__EXERCISE OBJECTIVE__. When the string "Furillo" occurs in a line of the records, show that line.

__Records from a collection__.
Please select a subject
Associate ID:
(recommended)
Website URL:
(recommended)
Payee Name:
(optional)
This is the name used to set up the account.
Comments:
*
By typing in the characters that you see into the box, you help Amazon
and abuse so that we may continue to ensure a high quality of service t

==

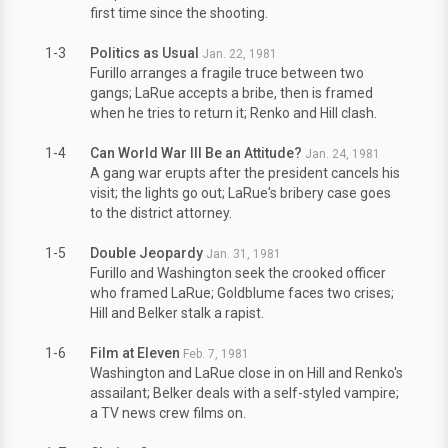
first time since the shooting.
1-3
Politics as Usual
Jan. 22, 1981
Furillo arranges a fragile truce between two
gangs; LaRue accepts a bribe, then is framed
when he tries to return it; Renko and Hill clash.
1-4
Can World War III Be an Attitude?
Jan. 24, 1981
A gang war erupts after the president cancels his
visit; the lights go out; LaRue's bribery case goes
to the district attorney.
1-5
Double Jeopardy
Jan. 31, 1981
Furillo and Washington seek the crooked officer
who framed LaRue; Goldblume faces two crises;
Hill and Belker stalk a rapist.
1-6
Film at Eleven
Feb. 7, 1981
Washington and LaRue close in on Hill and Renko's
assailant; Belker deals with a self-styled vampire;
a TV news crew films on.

==

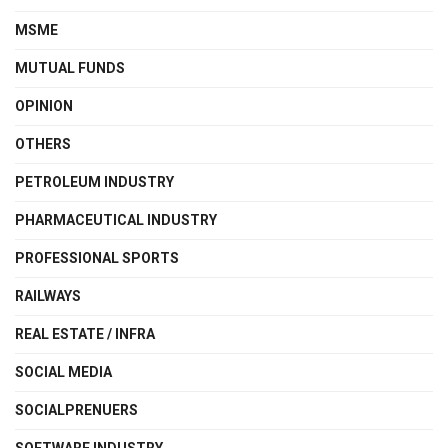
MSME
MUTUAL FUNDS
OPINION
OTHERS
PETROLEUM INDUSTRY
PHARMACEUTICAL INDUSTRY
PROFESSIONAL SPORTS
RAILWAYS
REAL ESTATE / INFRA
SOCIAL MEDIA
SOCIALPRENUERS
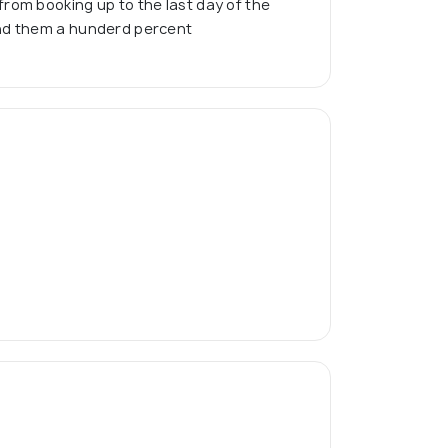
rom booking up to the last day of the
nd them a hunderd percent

__RESULT BELOW__.
Furillo arranges a fragile truce between two
Furillo and Washington seek the crooked officer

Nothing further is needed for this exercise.